## Work to be completed:
Every record below is to be restated verbatim, though its images are not.

## Source data:
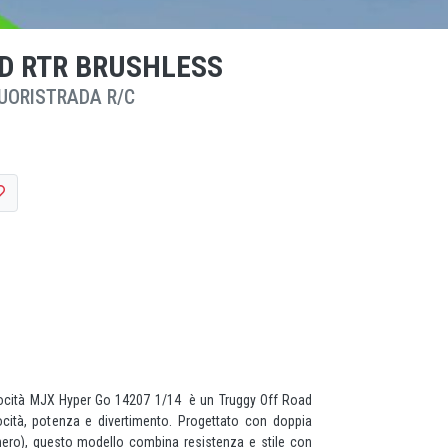
D RTR BRUSHLESS
UORISTRADA R/C
locità MJX Hyper Go 14207 1/14 è un Truggy Off Road
cità, potenza e divertimento. Progettato con doppia
nero), questo modello combina resistenza e stile con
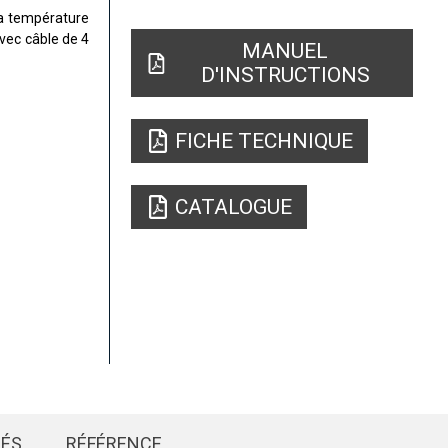
la température
vec câble de 4
MANUEL
D'INSTRUCTIONS
FICHE TECHNIQUE
CATALOGUE
IÉS
RÉFÉRENCE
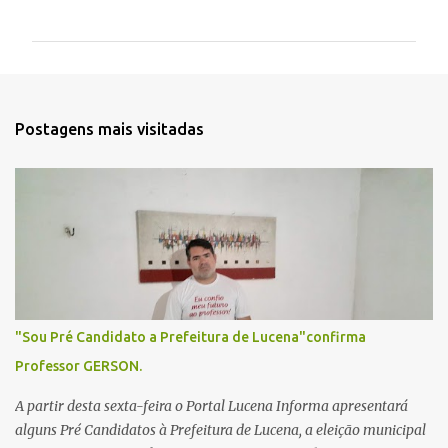
o
m
e
n
t
Postagens mais visitadas
á
r
i
o
s
"Sou Pré Candidato a Prefeitura de Lucena"confirma
Professor GERSON.
A partir desta sexta-feira o Portal Lucena Informa apresentará
alguns Pré Candidatos à Prefeitura de Lucena, a eleição municipal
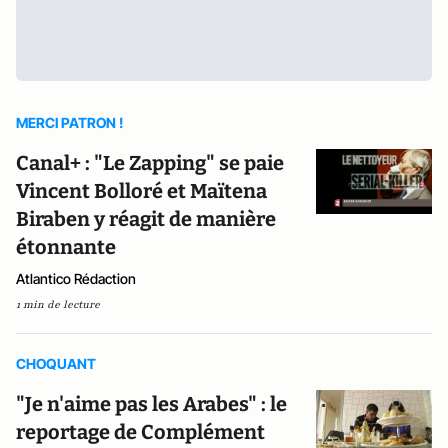
MERCI PATRON !
Canal+ : "Le Zapping" se paie
Vincent Bolloré et Maïtena
Biraben y réagit de manière
étonnante
Atlantico Rédaction
1 min de lecture
CHOQUANT
"Je n'aime pas les Arabes" : le
reportage de Complément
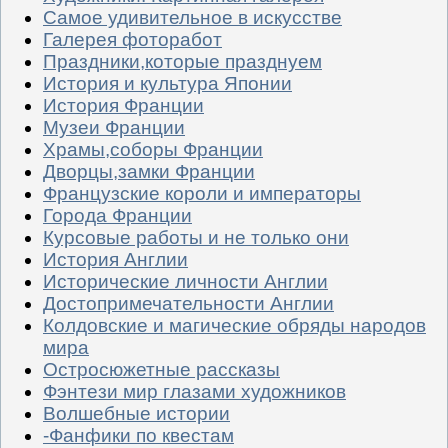
Самое удивительное в искусстве
Галерея фоторабот
Праздники,которые празднуем
История и культура Японии
История Франции
Музеи Франции
Храмы,соборы Франции
Дворцы,замки Франции
Французские короли и императоры
Города Франции
Курсовые работы и не только они
История Англии
Исторические личности Англии
Достопримечательности Англии
Колдовские и магические обряды народов
мира
Остросюжетные рассказы
Фэнтези мир глазами художников
Волшебные истории
-Фанфики по квестам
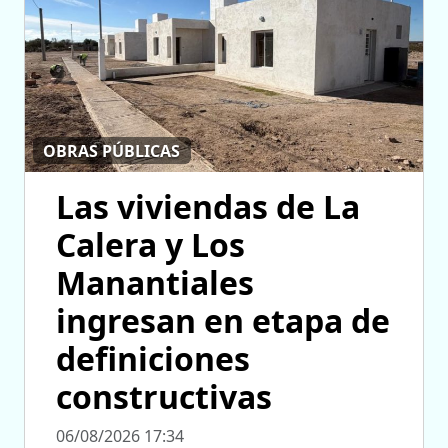
OBRAS PÚBLICAS
Las viviendas de La
Calera y Los
Manantiales
ingresan en etapa de
definiciones
constructivas
06/08/2026 17:34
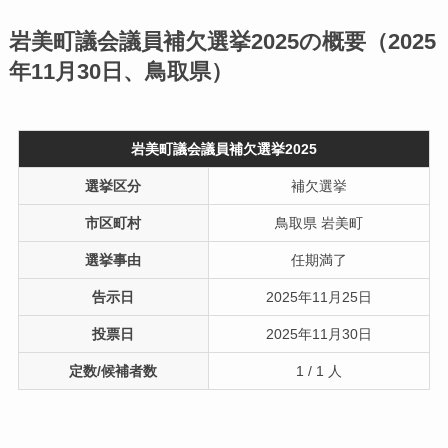
岩美町議会議員補欠選挙2025の概要（2025
年11月30日、鳥取県）
岩美町議会議員補欠選挙2025
選挙区分
補欠選挙
市区町村
鳥取県 岩美町
選挙事由
任期満了
告示日
2025年11月25日
投票日
2025年11月30日
定数/候補者数
1 / 1 人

## Exercise answer:
D RTR BRUSHLESS
UORISTRADA R/C
locità MJX Hyper Go 14207 1/14 è un Truggy Off Road
cità, potenza e divertimento. Progettato con doppia
nero), questo modello combina resistenza e stile con
la température
vec câble de 4
MANUEL
D'INSTRUCTIONS
FICHE TECHNIQUE
CATALOGUE
IÉS
RÉFÉRENCE
o
m
e
n
t
Postagens mais visitadas
á
r
i
o
s
"Sou Pré Candidato a Prefeitura de Lucena"confirma
Professor GERSON.
A partir desta sexta-feira o Portal Lucena Informa apresentará
alguns Pré Candidatos à Prefeitura de Lucena, a eleição municipal
MERCI PATRON !
Canal+ : "Le Zapping" se paie
Vincent Bolloré et Maïtena
Biraben y réagit de manière
étonnante
Atlantico Rédaction
1 min de lecture
CHOQUANT
"Je n'aime pas les Arabes" : le
reportage de Complément
Самое удивительное в искусстве
Галерея фоторабот
Праздники,которые празднуем
История и культура Японии
История Франции
Музеи Франции
Храмы,соборы Франции
Дворцы,замки Франции
Французские короли и императоры
Города Франции
Курсовые работы и не только они
История Англии
Исторические личности Англии
Достопримечательности Англии
Колдовские и магические обряды народов
мира
Остросюжетные рассказы
Фэнтези мир глазами художников
Волшебные истории
-Фанфики по квестам
OBRAS PÚBLICAS
Las viviendas de La
Calera y Los
Manantiales
ingresan en etapa de
definiciones
constructivas
06/08/2026 17:34
岩美町議会議員補欠選挙2025の概要（2025
年11月30日、鳥取県）
岩美町議会議員補欠選挙2025
選挙区分
補欠選挙
市区町村
鳥取県 岩美町
選挙事由
任期満了
告示日
2025年11月25日
投票日
2025年11月30日
定数/候補者数
1 / 1 人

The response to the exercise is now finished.